#### [What you have to do]
In the data below, one line contains "Wrap output in <instances>...</instances>. Mask" and a later one contains "Return results in". Print both, with every line between them, exactly and alone.

#### [Task material]
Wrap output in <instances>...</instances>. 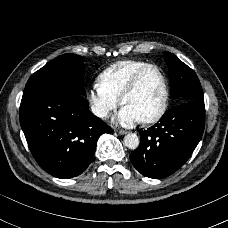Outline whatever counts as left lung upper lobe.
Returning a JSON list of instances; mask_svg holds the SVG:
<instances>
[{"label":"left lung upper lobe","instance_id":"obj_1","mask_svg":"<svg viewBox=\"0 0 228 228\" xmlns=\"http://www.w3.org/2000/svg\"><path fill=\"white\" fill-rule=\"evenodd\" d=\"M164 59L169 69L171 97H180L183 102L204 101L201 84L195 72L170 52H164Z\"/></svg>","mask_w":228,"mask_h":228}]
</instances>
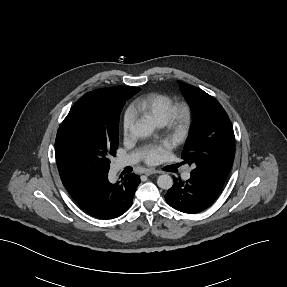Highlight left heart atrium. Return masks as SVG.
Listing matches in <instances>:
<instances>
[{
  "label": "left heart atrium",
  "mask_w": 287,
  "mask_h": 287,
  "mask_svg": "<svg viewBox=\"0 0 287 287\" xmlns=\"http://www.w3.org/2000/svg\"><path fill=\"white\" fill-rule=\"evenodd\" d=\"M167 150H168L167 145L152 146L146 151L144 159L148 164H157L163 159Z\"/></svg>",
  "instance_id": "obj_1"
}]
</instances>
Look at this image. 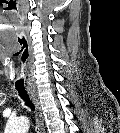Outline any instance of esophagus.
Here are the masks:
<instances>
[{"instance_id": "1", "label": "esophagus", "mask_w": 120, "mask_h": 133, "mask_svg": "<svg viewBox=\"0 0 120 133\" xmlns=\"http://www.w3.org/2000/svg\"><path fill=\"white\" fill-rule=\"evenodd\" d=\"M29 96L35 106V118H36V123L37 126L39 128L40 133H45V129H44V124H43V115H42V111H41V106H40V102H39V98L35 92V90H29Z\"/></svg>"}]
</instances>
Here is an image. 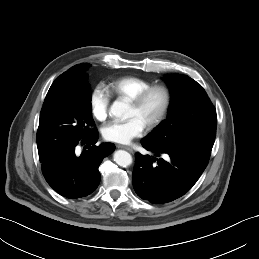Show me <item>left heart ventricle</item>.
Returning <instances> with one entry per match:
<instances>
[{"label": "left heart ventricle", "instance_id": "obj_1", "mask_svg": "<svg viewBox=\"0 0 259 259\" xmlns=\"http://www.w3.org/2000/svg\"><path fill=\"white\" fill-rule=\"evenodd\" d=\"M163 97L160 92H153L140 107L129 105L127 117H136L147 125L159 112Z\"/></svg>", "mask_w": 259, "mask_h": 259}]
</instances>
==
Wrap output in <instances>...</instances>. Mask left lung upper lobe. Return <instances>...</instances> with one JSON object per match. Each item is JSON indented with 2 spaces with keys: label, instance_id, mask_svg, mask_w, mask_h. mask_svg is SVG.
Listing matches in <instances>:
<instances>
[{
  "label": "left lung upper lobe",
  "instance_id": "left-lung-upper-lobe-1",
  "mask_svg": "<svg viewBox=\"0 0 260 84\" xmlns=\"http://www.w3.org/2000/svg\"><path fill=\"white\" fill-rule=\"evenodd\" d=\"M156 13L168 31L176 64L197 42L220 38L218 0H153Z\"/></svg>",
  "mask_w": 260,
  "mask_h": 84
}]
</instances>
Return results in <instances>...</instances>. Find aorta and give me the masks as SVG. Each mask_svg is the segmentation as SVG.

#### [Task output]
Wrap output in <instances>...</instances>. Mask left lung upper lobe. Return <instances>...</instances> with one JSON object per match. Each item is JSON indented with 2 spaces with keys: label, instance_id, mask_svg, mask_w, mask_h. mask_svg is SVG.
Listing matches in <instances>:
<instances>
[{
  "label": "left lung upper lobe",
  "instance_id": "left-lung-upper-lobe-1",
  "mask_svg": "<svg viewBox=\"0 0 260 84\" xmlns=\"http://www.w3.org/2000/svg\"><path fill=\"white\" fill-rule=\"evenodd\" d=\"M156 13L168 31L176 64L197 42L220 38L218 0H153Z\"/></svg>",
  "mask_w": 260,
  "mask_h": 84
}]
</instances>
Return results in <instances>...</instances>. Find aorta and give me the masks as SVG. Each mask_svg is the segmentation as SVG.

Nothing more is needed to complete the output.